Aveva scritto, Scalfari: “Devo dire una verità amara, perché tutti noi possiamo vedere la realtà sotto i nostri occhi. L’Italia dovrebbe porsi sotto il controllo della troika della Commissione Ue, della BCE e del FMI“.

Per Pritchard, chi predica ‘riforme’ non ha compreso nulla della situazione. Non è più facile licenziare in Germania che in Italia, non abbiamo bisogno di più ‘flessibilità’, il problema è unicamente essere nell’euro, una moneta che rende i nostri prodotti non competitivi con oltre un 30% di ‘supervalutazione’ che è impossibile eliminare riducendo gli stipendi del 30%.

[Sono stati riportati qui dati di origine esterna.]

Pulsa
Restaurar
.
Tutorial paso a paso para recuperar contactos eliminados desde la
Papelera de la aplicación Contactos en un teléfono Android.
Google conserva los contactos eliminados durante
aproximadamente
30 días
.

L’Italia ha avuto un surplus commerciale con la Germania nell’epoca Euro. Le industrie italiane del nord erano viste come concorrenti formidabili, quando la lira era la nostra moneta. Fu allora che i tedeschi ordinarono ai loro galoppini in Italia di entrare a tutti i costi nell’Euro.

E AEP cita uno studio di Antonio Guglielmi, Mediobanca, secondo il quale l’Italia ha avuto la sua prima frenata economica, quando la lira venne legata al marco nel 1996. Solo da allora, la nostra economia si è persa in una “spirale negativa della produttività”.

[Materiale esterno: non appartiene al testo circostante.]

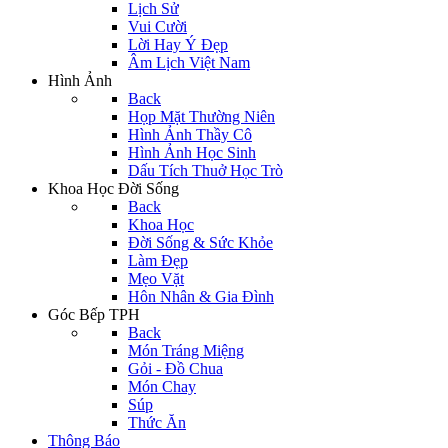
Lịch Sử
Vui Cười
Lời Hay Ý Đẹp
Âm Lịch Việt Nam
Hình Ảnh
Back
Họp Mặt Thường Niên
Hình Ảnh Thầy Cô
Hình Ảnh Học Sinh
Dấu Tích Thuở Học Trò
Khoa Học Đời Sống
Back
Khoa Học
Đời Sống & Sức Khỏe
Làm Đẹp
Mẹo Vặt
Hôn Nhân & Gia Đình
Góc Bếp TPH
Back
Món Tráng Miệng
Gỏi - Đồ Chua
Món Chay
Súp
Thức Ăn
Thông Báo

La crescita della produttività e della competitività in Italia è stata negativa ogni volta che abbiamo ancorata la nostra valuta a quella della Germania negli ultimi 40 anni. Tornando a crescere una volta che questo ‘legame’ veniva reciso.

L’euro è solo un legame più forte da recidere. Più forte il danno, più forte la ripresa.